[Records shown]
============
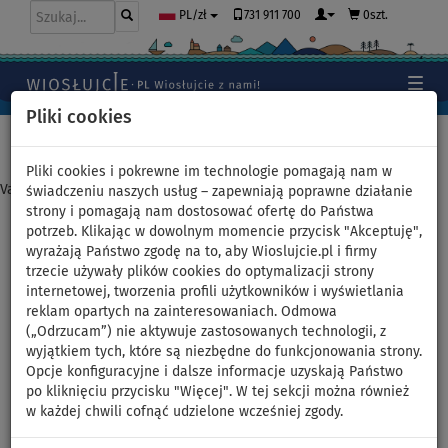
731 911 700
0szt.
PL/zł
Pliki cookies
Home
>
Deski SUP
>
SPORT
Pliki cookies i pokrewne im technologie pomagają nam w
Varianta nebyla nalezena
świadczeniu naszych usług – zapewniają poprawne działanie
strony i pomagają nam dostosować ofertę do Państwa
potrzeb. Klikając w dowolnym momencie przycisk "Akceptuję",
Deska SUP STX RACE 14'0 x 27"
wyrażają Państwo zgodę na to, aby Wioslujcie.pl i firmy
trzecie używały plików cookies do optymalizacji strony
2022 z wiosłem laminatowym
internetowej, tworzenia profili użytkowników i wyświetlania
reklam opartych na zainteresowaniach. Odmowa
- pompowany paddleboard
(„Odrzucam”) nie aktywuje zastosowanych technologii, z
wyjątkiem tych, które są niezbędne do funkcjonowania strony.
Opcje konfiguracyjne i dalsze informacje uzyskają Państwo
DO
WIOSŁO W
DARMOWA
140 kg
ZESTAWIE
DOSTAWA
po kliknięciu przycisku "Więcej". W tej sekcji można również
w każdej chwili cofnąć udzielone wcześniej zgody.
Previous
Nex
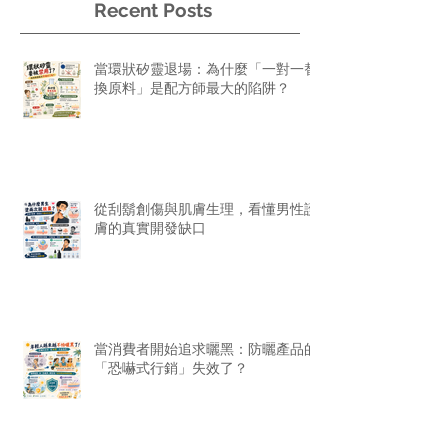
Recent Posts
當環狀矽靈退場：為什麼「一對一替
換原料」是配方師最大的陷阱？
從刮鬍創傷與肌膚生理，看懂男性護
膚的真實開發缺口
當消費者開始追求曬黑：防曬產品的
「恐嚇式行銷」失效了？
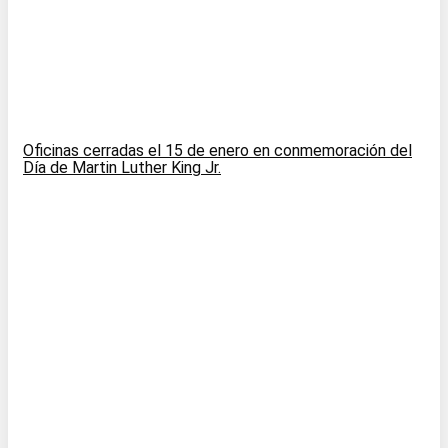
Oficinas cerradas el 15 de enero en conmemoración del
Día de Martin Luther King Jr.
============
[Instructions to follow] How many lines of the entries contain the string "pomagają"? Answer with a number and no other words.

[Solution for this exercise] 2